Von Familie war da die Rede, eingebettet in diese, geborgen und doch - etwas fehlt, so wie ich es verstehe, ein geistiges Gegenüber, Sinne wachzurütteln, Gedanken zu beflügeln, Phantasie spielen zu lassen. Ein Spazieren durch bekannte und unbekannte Gegenden, zu erforschen, zu entdecken, aber auch wiederzuerkennen und zu begrüßen.

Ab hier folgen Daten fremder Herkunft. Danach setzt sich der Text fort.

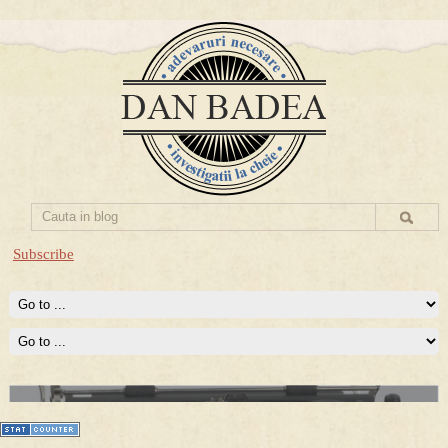
Subscribe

So lege ich nun diesen Brief hier ab, vielleicht trägt der Wind ihn zu dir, geantwortet mußte sein.

*


Lieber Unbekannter!

Zum zweiten Mal in dieser Woche sitze ich auf dieser Bank, die Sonne auf meinem Gesicht, mit Gedanken weit weg, gewaltsam zurückgeholt durch ein Aufblitzen unter jenem Busch. Waren das meine Aufzeichnungen, die mir letztens, scheinbar aus dem Täschchen geglitten, verloren gegangen waren?
Insgeheim gehofft habend, jemand möge sie finden, an mich denken, das wäre schon genug. Jetzt eine Antwort vorfindend, in wohlklingender Sprache, durchaus ansprechend. Was soll ich davon halten? Ich blicke mich um, werde ich beobachtet?

*


Liebe Unbekannte!

Ich werde mich hüten, unsere Korrespondenz, gerade erst begonnen, durch zu große Neugierde zu gefährden. Ich beobachte dich nicht, möchte mich an deinen Worten erfreuen und nicht Taten erzwingen.

*


Lieber Unbekannter!

So denke auch ich, vorsichtig geworden durch mancherlei Unbill, der mir in meinem Leben begegnet ist - nichts zu wissen, nur zu ahnen - und doch plagt mich die größere Neugierde. So viele Fragen drängen sich auf, ich möchte vieles wissen und auch wieder nicht.
Bist du alt, bist du jung?
Bist du gerade oder bist du krumm?
Bist du arm oder reich?
Bist du Gelehrter oder einfacher Mann,
ein Schreiber oder Advokat?
Zar oder Zimmermann?

Doch nein, gib mir keine Antwort, ich möchte noch ein Weilchen träumen...

*


Liebe Unbekannte!

Schon bald muß ich verreisen, so vieles bleibt ungesagt, unbeantwortet. Der Sommer hat gerade erst begonnen, warte auf eine Nachricht von mir, in zwei Wochen oder drei. Bleib mir gewogen, liebe Unbekannte, in Gedanken an Dich.

*


Liebe Unbekannte!

Ich wage es, hier wieder eine Nachricht zu deponieren. Bist du wohlauf und besuchst noch diese Stelle hier im Park? Bin nun wieder zurück von ausgedehnter Reise und warte auf ein Wort von dir.

*


Lieber Unbekannter!

Fast hatte ich die Hoffnung aufgegeben, doch heute sah ich schon von Weitem das verräterische Weiß unter dem Busch. Mit klopfendem Herzen ging ich darauf zu. Du nimmst mein Denken über Gebühr in Anspruch, wie werde ich den Verlust ertragen, wenn du nicht mehr schreibst?
Ich denke zu viel an dich und überlege, nicht mehr herzukommen.
Der Wind, der Regen und der nahende Herbst werden deine Nachrichten auflösen und ich werde dich vergessen.

*


Liebe Unbekannte!

Statt vieler Worten ein Strauß bunter Blumen in Gedanken. Sieh dich um, alles was hier blüht gehört dir.

*


Lieber Unbekannter!

Ich wollte nicht mehr antworten, und jetzt rührst du mich zu Tränen. Dies sind die schönsten Blumen, die ich jemals bekam.

*


Liebe Unbekannte!

Was rührt dich zu Tränen? Willst du es mir erzählen? Ich warte morgen auf dich.

*


Liebe Unbekannte!

Du bist nicht gekommen, hast du mich von der Ferne beobachtet? Wo ist die Neugierde geblieben?

*


Lieber Unbekannter!

Ich habe dich nicht beobachtet und die Neugierde wurde von Angst verdrängt. Du hast mich einen Sommer lang in meinen Gedanken begleitet, mein Leben bereichert, meiner Seele Nahrung gegeben und meinem Alltag Inhalt.
Bevor die Herbstwinde kommen, der Schnee die Blumen sterben läßt und alles bedeckt, das im Sommer hier gelebt hat, sage ich dir Leb Wohl!
Behalt mich in Erinnerung, in diesem Sommer.